What blew me away is the treatment. In cases where the hemochromatosis has been undiagnosed until the person is in middle age, phlebotomy (bloodletting) must be continued for life... but get this! In order to get the iron down to normal levels, blood must be given/let twice a week for up to three years!! People have to get a gallon of blood a month for 2 to 3 years before their levels get down to normal. Iron is stored in the liver and other organs causing all kinds of damage.
What this tells me is that chelation will take a long time. Also, what is interesting is that in the last decade they are discovering new mutations for iron loading. We do not know who all is at risk, one because they do not test people properly, serum ferritin is not a very standard test yet (I had to ask my doctor to run this, and then he said that I could not have a problem with iron because the hemoglobin was always normal... this is totally false hemoglobin is always normal in hemochromatosis!) My doctor is Irish of all things, and he didn't even know about how common hemochromatosis is the Irish. In fact, he said "well I'm Irish, I would know about it!"
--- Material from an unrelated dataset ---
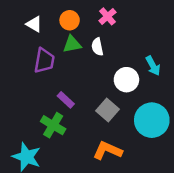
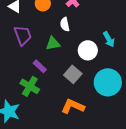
green triangle: (72, 44) -> (53, 43), moved
purple trapezoid: (44, 61) -> (23, 35), turned -30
This woman's story flattened me with awe. She dedicated her life to educating the medical profession and the lay public about the ravages of hemochromatosis, living on a shoestring to do so. I suspect that MS is a iron loading condition, and I am going to press for DNA testing to see if I am a heterozygote. Marie Warder says in Darwinian language, that when iron was hard to get in the diet way back when, it meant survival to have the ability to absorb more iron in your diet. But now, especially because they are adding iron to absolutely everything, it is a dangerous dangerous mutation. Just reading this book made me want to join the campaign to get nutritionists to demand that they stop iron addition to absolutely everything like white flour. Nobody needs that much iron! Some products that are already made with white flour, are then "enriched" with even more iron. And I am as guilty as sin. For some stupid reason, despite studying nutrition and heavy metals, I have believed that the more iron the better. Thank you Marie Warder for opening my eyes. This woman was absolutely brilliant.
http://blogcritics.org/scitech/article/ ... is/page-2/
One possible involvement I had steered clear of was that of esophageal varices or enlarged veins in the throat. To me this was just too horrible to contemplate. I now consider that I erred in this omission from my booklet, for I now believe that to have shrunk from all mention of this complication was sheer cowardice. Could this have been simply another manifestation of my never-failing inclination towards euphemism? Since the time when one of my earliest correspondents had described to me her husband’s death as the result of a massive hemorrhage, I had added to my files several accounts that were similar. If I had written about them, I might have done much good.
In general the word “varices” refers to distended veins (from "varix," a word derived from the Latin word for “twisted”).